I had never seen this film before we started it on Wednesday – This film definitely deserves its praise from a cinematic and psychosocial perspective.

Firstly, the performances. I was truly impressed by the leading men (and women) in the film. This type of role takes guts, research, and vulnerability that is incredibly difficult to portray on screen. Heath Ledger (speaking in a voice similar to Tom Berenger in Platoon, the height of masculinity), dances between masculine detachment to loving happiness when he lets his guard down with Gyllenhaal (Jack). The moment that really stuck out to me above all else was when they reunite for the first time after their first time on Brokeback and Michelle Williams (Alma) sees them kissing. The moment really captures the gravity of the situation the two (or 3) are in. Ennis had never really showed that kind of joy and raw sexual energy with his wife (minus the one scene where he flipped her on her stomach to be in the same sexually dominating position he was in with Jack in the tent). Building off that moment, Williams does an extraordinary job throughout the film of showing her pain at seeing her husband is gay – but the way she portrays it is NOT out of disapproval for his sexual preference, but out of her feeling dejected and lied to… The fact of the matter is, she did love the father of her children and just wanted a normal marriage and life. Jumping back to the male leads, the pent up aggression, frustration, and energy they expose in the solitude of the wilderness juxtaposes their home lives so bluntly and makes their situation incredibly clear.
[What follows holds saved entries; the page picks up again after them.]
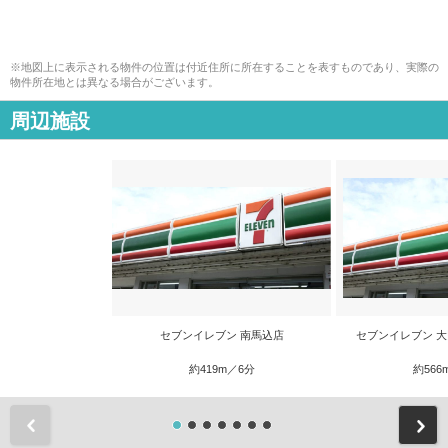
※地図上に表示される物件の位置は付近住所に所在することを表すものであり、実際の
物件所在地とは異なる場合がございます。
周辺施設
セブンイレブン 南馬込店
セブンイレブン 
約419m／6分
約566
前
One of the questions surrounding these men, is, if they are gay… how do they manage to consummate their heterosexual marriages? Do they have bisexual tendencies or does their wish to stay closeted in a bigoted society enable them to perform sexually in their normal home lives? It’s another layer to a complicated narrative that looks at this micro relationship in solitude while examining the macro relationships in the social context in the stark mid-west towns they call home.
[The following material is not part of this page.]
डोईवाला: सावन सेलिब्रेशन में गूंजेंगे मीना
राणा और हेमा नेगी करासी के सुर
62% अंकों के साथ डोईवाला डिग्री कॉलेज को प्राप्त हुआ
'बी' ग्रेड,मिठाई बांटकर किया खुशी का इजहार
Next, Ang Lee, who took home the best directing statue for his film, does an excellent job of capturing the starkness, bluntness, and loneliness of middle America. It reminded me of Malick’s Badlands or Payne’s Nebraska. The shots color structure, visual spacing, and phallic nature  allow the naturalness of the male relationship to unfold more realistically. Furthermore, the costuming is masculine but neither man is overly fit, leading to characters disguised as classic men, though hiding their true feelings beneath the clothes. Fitting (no pun intended) that the final shot in Jack’s shirt, covering Ennis’s shirt in the closet as the starkness of the country waits outside the window with a storm looming in the distance.
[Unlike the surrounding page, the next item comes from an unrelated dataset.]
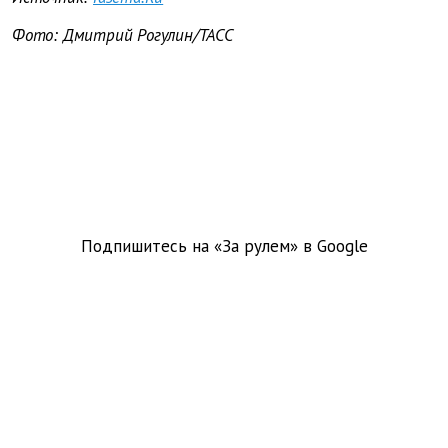
Фото: Дмитрий Рогулин/ТАСС
Подпишитесь на «За рулем» в
Google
There’s also a TV show on Showtime called Shameless where two of the main characters in the ensemble are teenagers who are gay and in love. The show treats their relationship as having one of the characters be open about their homosexuality while the other is a gun touting south-side Chicago hoodlum who would rather use violence to cover up his homosexuality than admit it to the world (or his father) and face the backlash. By the most recent season, however, the hoodlum character has come out and has declared his love for the other. Now, the show treats their homosexuality the same way it treats it heterosexual relationships on the show, which is an incredibly impressive feat.

People have been talking about ebert’s review of the film. Here is an excerpt that I completely agree with:

“But it’s not because of Jack. It’s because Ennis and Jack love each other and can find no way to deal with that. “Brokeback Mountain” has been described as “a gay cowboy movie,” which is a cruel simplification. It is the story of a time and place where two men are forced to deny the only great passion either one will ever feel. Their tragedy is universal. It could be about two women, or lovers from different religious or ethnic groups — any “forbidden” love.”

That’s why the film works. It’s because this is a love story. A love story that travels through time, societal change, and family life that could happen to any one, gay, straight, or bi. It doesn’t matter. These are two people who loved each other, but society said it was wrong. Maybe that’s the best way to simplify.